Financial Times: Mobile device security – a ticking time bomb?
by Mark Edwards, CEO, Mformation
Financial Times Personal View, Sept 25, 2008...
As laptop computers have become ubiquitous business tools, IT departments have worked diligently to come up with ways to protect them. Nevertheless, laptop losses and thefts continue to make news.
According to a study by the Ponemon Institute, lost or stolen laptops are the most frequent cause of a data breach, accounting for 49 per cent of data breaches in 2007. And according to CSI’s 12th annual computer crime and security survey, laptop theft accounted for 50 per cent of reported security attacks.
Now mobile phones are well on their way to becoming sophisticated handheld computers that are every bit as irreplaceable to corporate management and staff as any PC or laptop. Many industries have come to rely upon mobile enterprise applications.
BlackBerry devices, for example, have become de rigueur among managers who need always-on access to e-mail, calendar and market information. Government organisations are also using mobile devices to capture information from remote government employees for a wide range of tasks, including emergency services, traffic management and even animal control and tracking.
In the healthcare industry, doctors and case workers can now capture and access health information at the point of care using their mobile devices. Popular mobile enterprise applications used across all industries include salesforce automation, field-force automation, fleet management, inventory management and wireless CRM.
Could the rapid adoption of mobile devices in the enterprise be a ticking time bomb for IT organisations? More and more corporate data resides on them and mobilised applications are being used, not just by management, but by employees at all levels.
However, mobile handsets are very often not under the systematic control of the IT department. Some are not even provided by the company; when the enterprise does not supply mobile devices to employees, they are simply using their personal mobile devices to transact company business, access corporate information and run company applications, with or without the knowledge of the IT organisation.
At the same time, the combination of an increasingly varied set of mobile devices with increasing memory and power, together with a trend towards more powerful, IP-based network infrastructures, is creating a fertile ground for the migration of computer and internet-based threats into the mobile space.
IT departments the world over have responded to these security challenges by implementing a wide range of controls over PCs and laptops – from passwords and encryption to sophisticated tracking, location and access mechanisms – in order to minimise the exposure and business risks of such security breaches. More than a decade of R&D has gone into securing PCs and laptops connected to the internet and corporate intranets. These technologies are now commonplace in enterprise networks.
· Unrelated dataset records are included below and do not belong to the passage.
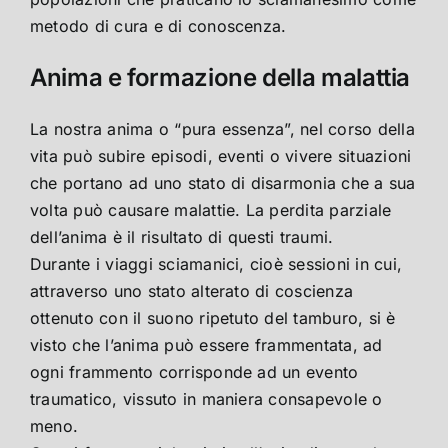
metodo di cura e di conoscenza.
Anima e formazione della malattia
La nostra anima o “pura essenza”, nel corso della
vita può subire episodi, eventi o vivere situazioni
che portano ad uno stato di disarmonia che a sua
volta può causare malattie. La perdita parziale
dell’anima è il risultato di questi traumi.
Durante i viaggi sciamanici, cioè sessioni in cui,
attraverso uno stato alterato di coscienza
ottenuto con il suono ripetuto del tamburo, si è
visto che l’anima può essere frammentata, ad
ogni frammento corrisponde ad un evento
traumatico, vissuto in maniera consapevole o
meno.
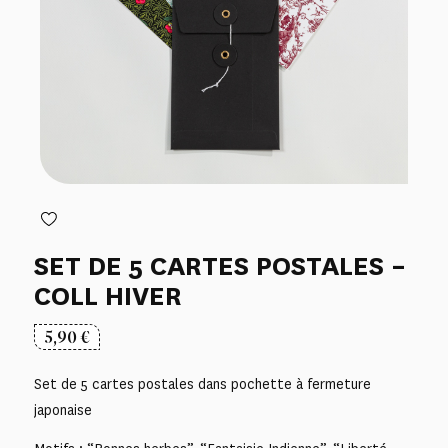
SET DE 5 CARTES POSTALES –
COLL HIVER
5,90
€
Set de 5 cartes postales dans pochette à fermeture
japonaise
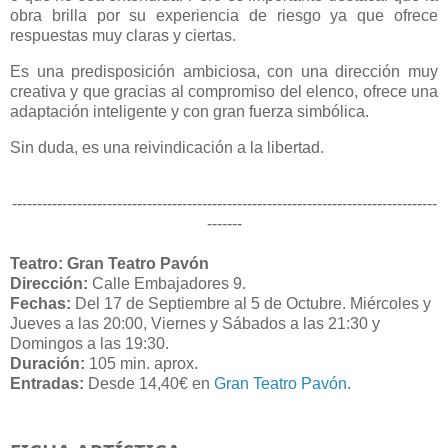
obra brilla por su experiencia de riesgo ya que ofrece
respuestas muy claras y ciertas.
Es una predisposición ambiciosa, con una dirección muy
creativa y que gracias al compromiso del elenco, ofrece una
adaptación inteligente y con gran fuerza simbólica.
Sin duda, es una reivindicación a la libertad.
-------------------------------------------------------------------------------------
-------
Teatro:
Gran
Teatro Pavón
Dirección:
Calle Embajadores 9.
Fechas:
Del 17 de Septiembre al 5 de Octubre. Miércoles y
Jueves a las 20:00, Viernes y Sábados a las 21:30 y
Domingos a las 19:30.
Duración:
105 min. aprox.
Entradas:
Desde 14,40€ en
Gran Teatro Pavón
.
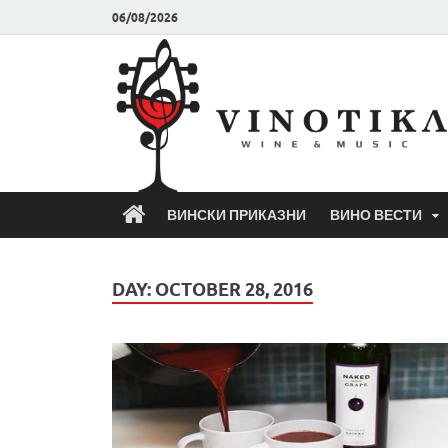
06/08/2026
ВИНСКИ ПРИКАЗНИ
ВИНО ВЕСТИ
DAY:
OCTOBER 28, 2016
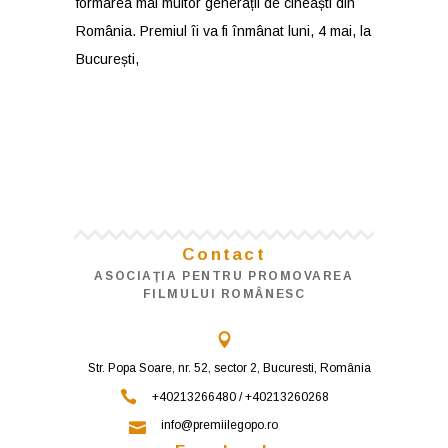
formarea mai multor generații de cineaști din
România. Premiul îi va fi înmânat luni, 4 mai, la
București,
Contact
ASOCIAŢIA PENTRU PROMOVAREA
FILMULUI ROMÂNESC
Str. Popa Soare, nr. 52, sector 2, Bucuresti, România
+40213266480 / +40213260268
info@premiilegopo.ro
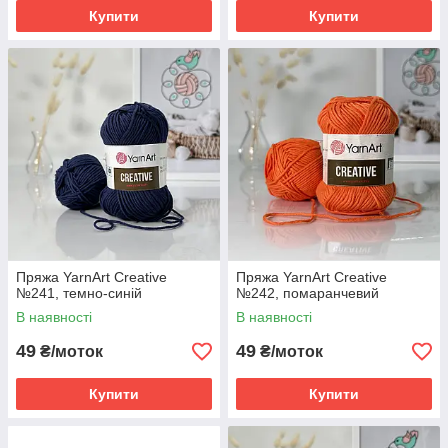
Купити
Купити
Пряжа YarnArt Creative
Пряжа YarnArt Creative
№241, темно-синій
№242, помаранчевий
В наявності
В наявності
49
49
₴/моток
₴/моток
Купити
Купити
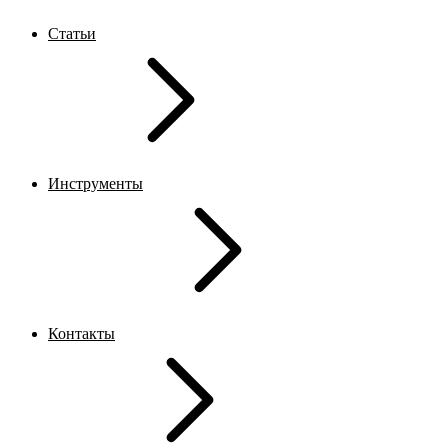
Статьи
Инструменты
Контакты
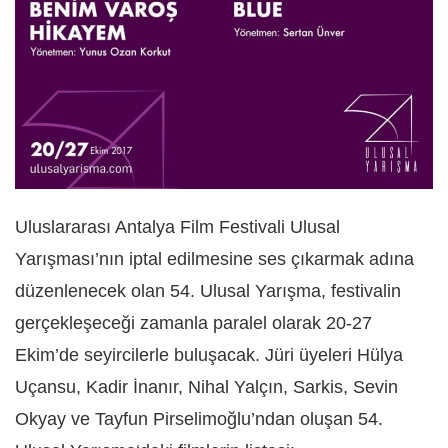
Uluslararası Antalya Film Festivali Ulusal
Yarışması’nın iptal edilmesine ses çıkarmak adına
düzenlenecek olan 54. Ulusal Yarışma, festivalin
gerçekleşeceği zamanla paralel olarak 20-27
Ekim’de seyircilerle buluşacak. Jüri üyeleri Hülya
Uçansu, Kadir İnanır, Nihal Yalçın, Sarkis, Sevin
Okyay ve Tayfun Pirselimoğlu’ndan oluşan 54.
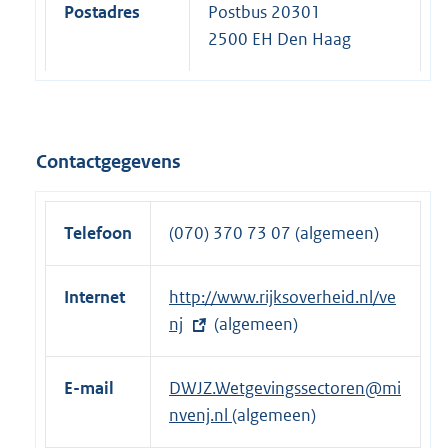
Postadres
Postbus 20301
2500 EH Den Haag
Contactgegevens
Telefoon
(070) 370 73 07 (algemeen)
Internet
E
http://www.rijksoverheid.nl/ve
x
nj
(algemeen)
t
e
E-mail
DWJZ.Wetgevingssectoren@mi
r
nvenj.nl
(algemeen)
n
The same level of attention needs to be paid to the latest wave of highly portable handheld mobile devices. However, simply porting PC-style security and management systems to the wireless arena ignores the very small form factor, extreme portability and vastly different usability expectations that are unique to mobile devices and wireless connections.
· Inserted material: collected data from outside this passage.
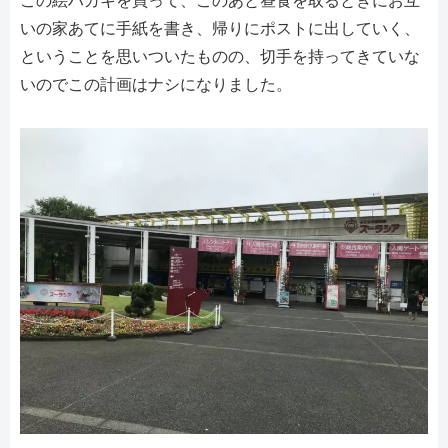
この絵ハガキを買って、このあと昼食を取るときにお互
いの家あてに手紙を書き、帰りにポストに出していく、
ということを思いついたものの、切手を持ってきていな
いのでこの計画はナシになりました。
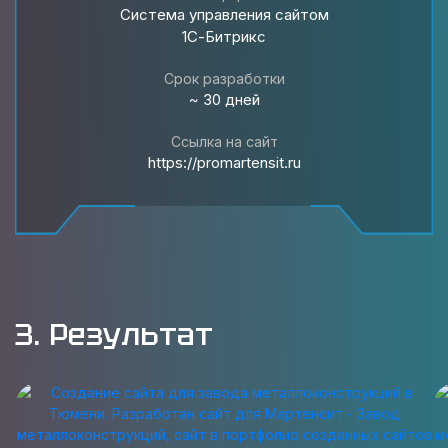
Система управления сайтом
1С-Битрикс
Срок разработки
~ 30 дней
Ссылка на сайт
https://promartensit.ru
3. Результат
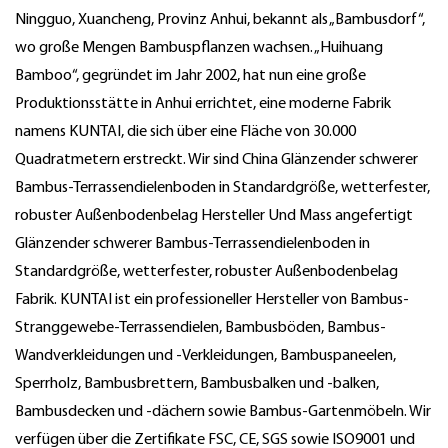
Ningguo, Xuancheng, Provinz Anhui, bekannt als „Bambusdorf“,
wo große Mengen Bambuspflanzen wachsen. „Huihuang
Bamboo“, gegründet im Jahr 2002, hat nun eine große
Produktionsstätte in Anhui errichtet, eine moderne Fabrik
namens KUNTAI, die sich über eine Fläche von 30.000
Quadratmetern erstreckt. Wir sind
China Glänzender schwerer
Bambus-Terrassendielenboden in Standardgröße, wetterfester,
robuster Außenbodenbelag Hersteller
Und
Mass angefertigt
Glänzender schwerer Bambus-Terrassendielenboden in
Standardgröße, wetterfester, robuster Außenbodenbelag
Fabrik
. KUNTAI ist ein professioneller Hersteller von Bambus-
Stranggewebe-Terrassendielen, Bambusböden, Bambus-
Wandverkleidungen und -Verkleidungen, Bambuspaneelen,
Sperrholz, Bambusbrettern, Bambusbalken und -balken,
Bambusdecken und -dächern sowie Bambus-Gartenmöbeln. Wir
verfügen über die Zertifikate FSC, CE, SGS sowie ISO9001 und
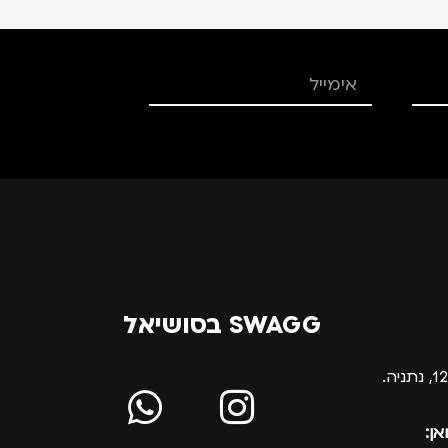
SWAGG בסושיאל
אן:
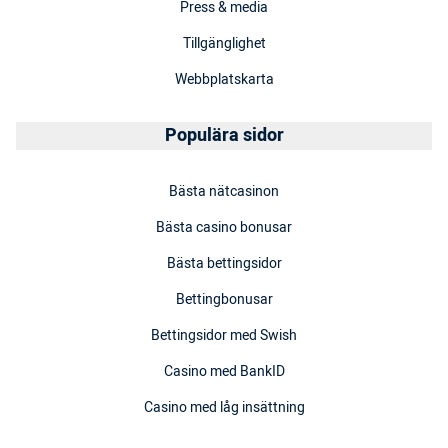
Press & media
Tillgänglighet
Webbplatskarta
Populära sidor
Bästa nätcasinon
Bästa casino bonusar
Bästa bettingsidor
Bettingbonusar
Bettingsidor med Swish
Casino med BankID
Casino med låg insättning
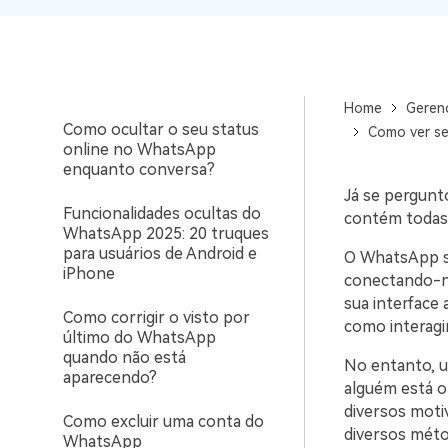
no WhatsApp
WhatsApp para o
computador. E restaurar
Por que e como corrigir
backups facilmente.
fotos do WhatsApp que
não aparecem na galeria
Home
Geren
Como ocultar o seu status
Como ver s
online no WhatsApp
enquanto conversa?
Já se pergunt
Funcionalidades ocultas do
contém todas 
WhatsApp 2025: 20 truques
para usuários de Android e
O WhatsApp se
iPhone
conectando-no
sua interface 
Como corrigir o visto por
como interagi
último do WhatsApp
quando não está
No entanto, u
aparecendo?
alguém está o
diversos moti
Como excluir uma conta do
diversos méto
WhatsApp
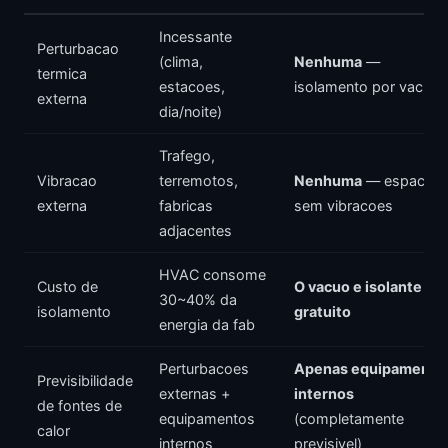
Incessante
Perturbacao
(clima,
Nenhuma
—
termica
estacoes,
isolamento por vacuo
externa
dia/noite)
Trafego,
Vibracao
terremotos,
Nenhuma
— espaco
externa
fabricas
sem vibracoes
adjacentes
HVAC consome
Custo de
O vacuo e isolante
30~40% da
isolamento
gratuito
energia da fab
Perturbacoes
Apenas equipamento
Previsibilidade
externas +
internos
de fontes de
equipamentos
(completamente
calor
internos
previsivel)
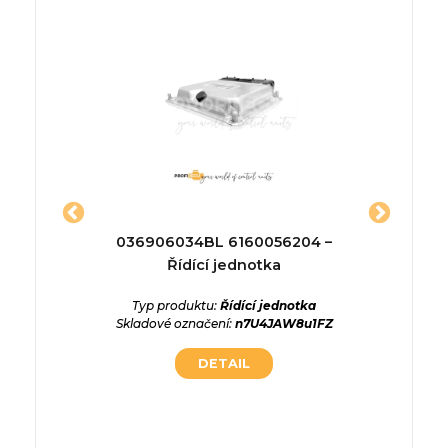
1079 –
036906034BL 6160056204 –
2M51
a
Řídící jednotka
jedn
ednotka
Typ produktu:
Řídící jednotka
uWAO75q
Skladové označení:
n7U4JAW8u1FZ
Typ p
DETAIL
Sklado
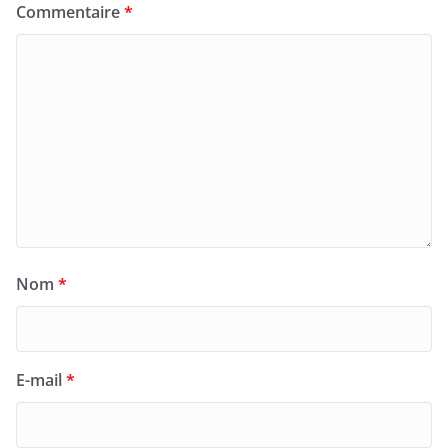
Commentaire
*
Nom
*
E-mail
*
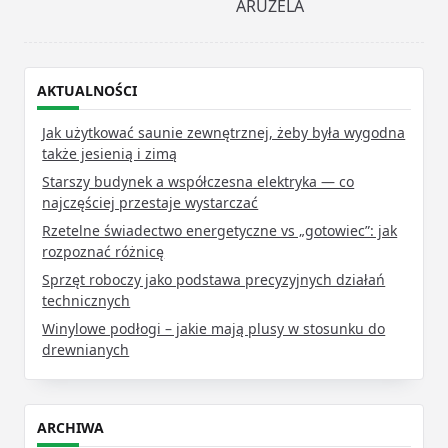
reader-
ARUZELA
text">Page</span>
AKTUALNOŚCI
Jak użytkować saunie zewnętrznej, żeby była wygodna
także jesienią i zimą
Starszy budynek a współczesna elektryka — co
najczęściej przestaje wystarczać
Rzetelne świadectwo energetyczne vs „gotowiec”: jak
rozpoznać różnicę
Sprzęt roboczy jako podstawa precyzyjnych działań
technicznych
Winylowe podłogi – jakie mają plusy w stosunku do
drewnianych
ARCHIWA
IT departments are finding that they need to find a middle ground, leveraging some of the R&D done in the PC/laptop arena while keeping the unique needs and the requirements of the mobile device in mind to ensure the mobile experience is not negatively affected in any way.
Although, so far, infestation of wireless handsets by internet-based security threats has been relatively low, new threats to mobile devices, including malicious programs (viruses, worms and Trojan horses) continue to appear.
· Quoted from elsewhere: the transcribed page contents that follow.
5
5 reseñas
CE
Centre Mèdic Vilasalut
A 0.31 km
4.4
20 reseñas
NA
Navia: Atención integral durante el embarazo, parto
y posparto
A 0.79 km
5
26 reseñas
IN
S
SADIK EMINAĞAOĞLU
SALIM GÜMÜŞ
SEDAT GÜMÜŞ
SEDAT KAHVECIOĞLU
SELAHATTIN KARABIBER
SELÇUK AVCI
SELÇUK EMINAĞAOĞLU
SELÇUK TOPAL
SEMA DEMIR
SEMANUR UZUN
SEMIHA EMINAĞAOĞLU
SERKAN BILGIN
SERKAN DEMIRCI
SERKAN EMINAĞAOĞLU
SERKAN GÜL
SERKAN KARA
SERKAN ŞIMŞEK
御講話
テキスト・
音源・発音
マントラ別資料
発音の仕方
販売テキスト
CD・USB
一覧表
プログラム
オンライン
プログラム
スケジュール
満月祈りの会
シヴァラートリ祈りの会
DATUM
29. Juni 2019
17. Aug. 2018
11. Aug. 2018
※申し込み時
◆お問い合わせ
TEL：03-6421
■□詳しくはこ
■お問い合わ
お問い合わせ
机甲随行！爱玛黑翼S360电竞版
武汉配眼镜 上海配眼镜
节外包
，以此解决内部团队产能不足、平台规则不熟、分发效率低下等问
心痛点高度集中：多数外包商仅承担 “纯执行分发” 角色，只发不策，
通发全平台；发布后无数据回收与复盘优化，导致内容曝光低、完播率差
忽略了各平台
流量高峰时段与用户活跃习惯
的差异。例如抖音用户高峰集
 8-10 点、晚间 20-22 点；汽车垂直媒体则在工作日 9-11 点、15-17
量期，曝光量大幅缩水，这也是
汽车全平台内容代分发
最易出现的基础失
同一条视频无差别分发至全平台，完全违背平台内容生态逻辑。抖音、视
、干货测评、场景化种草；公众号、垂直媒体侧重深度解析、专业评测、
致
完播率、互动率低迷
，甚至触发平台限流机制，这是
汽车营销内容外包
In just the last few months, two new Trojan horse viruses, one targeting Symbian SMS messages and another targeting specific Windows Mobile programs; two new worms, one targeting particular Symbian phones and one targeting multimedia cards; and a new spyware application have shown up in the market.
None of these malicious bits of code have caused widespread damage. However, despite the fact that the current threat is not particularly high, most industry experts are saying that the iPhone, Android, and mobile devices with Wi-Fi and other broadband capabilities will undoubtedly be rich targets for malware and viruses in the coming years.
Effective management of a company’s mobile devices, data and applications will mean faster mobilisation of enterprise applications. This, in turn, will lead to increased employee productivity at all levels of the enterprise. Recognition of the trends driving mobile adoption and the unique challenges associated with managing and securing mobile devices is a good first step in ensuring that corporate data is protected, and the business is kept safe while it moves forward with mobilisation initiatives.
The next step is to make sure policies and systems are in place to manage and protect mobile devices, data and applications effectively while supporting the people who increasingly depend on them.
Mark Edwards is the CEO of mobile device management company Mformation.